In case of custom nvcc compiler you also have to set `CUDA_TOOLKIT_ROOT_DIR` variable in `inference_lib/pyproject.toml`.

In [1]:
# the %env below are for Yandex env, remove or replace it with your own
%env CUDA_VISIBLE_DEVICES=1
%env HF_HOME=/mnt/LLM
%env OMP_NUM_THREADS=16
# Use %env below in case you need a proxy to access HF Hub
# %env http_proxy=proxy_address:port
# %env https_proxy=proxy_address:port

import sys; sys.path.insert(0, "../.");

import torch
import transformers
from IPython.display import display, Markdown, clear_output
from typing import Sequence

from async_reasoning.async_reasoning_prompting import AsyncReasoningPrompting
from async_reasoning.async_reasoning_cache_fast_kernels import State, AsyncReasoningCacheFastKernels
from hogwild.attention import model_surgery

import logging
logger = logging.getLogger(__name__)
logging.basicConfig(filename='demo.log', encoding='utf-8', level=logging.DEBUG)

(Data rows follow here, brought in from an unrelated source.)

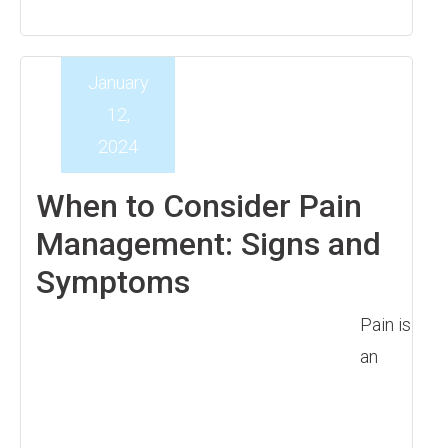
January
12,
2024
When to Consider Pain
Management: Signs and
Symptoms
Pain is
an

MODEL_NAME = "Qwen/Qwen3-32B"  # for 48GB gpus, use "Qwen/Qwen3-32B-AWQ" instead
device = torch.device('cuda' if torch.cuda.is_available() else 'cpu')
tokenizer = transformers.AutoTokenizer.from_pretrained(MODEL_NAME)
model = transformers.AutoModelForCausalLM.from_pretrained(
    MODEL_NAME, torch_dtype='auto', low_cpu_mem_usage=True, device_map=device,
    # Use eager PyTorch attention implementation for debugging
    # attn_implementation="eager"
)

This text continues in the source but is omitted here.